Segment Open

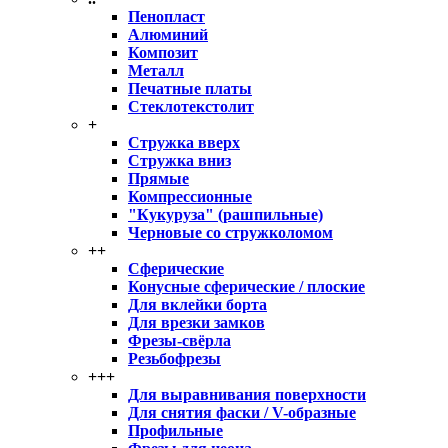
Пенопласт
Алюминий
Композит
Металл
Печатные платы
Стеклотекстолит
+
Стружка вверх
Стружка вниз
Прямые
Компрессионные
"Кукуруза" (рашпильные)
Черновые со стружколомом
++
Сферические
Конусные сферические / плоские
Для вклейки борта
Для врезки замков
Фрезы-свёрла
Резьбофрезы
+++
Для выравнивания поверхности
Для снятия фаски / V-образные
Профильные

Segment Closed
Segment Open

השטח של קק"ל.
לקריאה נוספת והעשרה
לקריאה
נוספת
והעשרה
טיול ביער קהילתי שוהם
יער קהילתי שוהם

Segment Closed

→ EXERCISE:
Select and copy every line of the material that holds the string "קהילתי".

→ THE ANSWER:
טיול ביער קהילתי שוהם
יער קהילתי שוהם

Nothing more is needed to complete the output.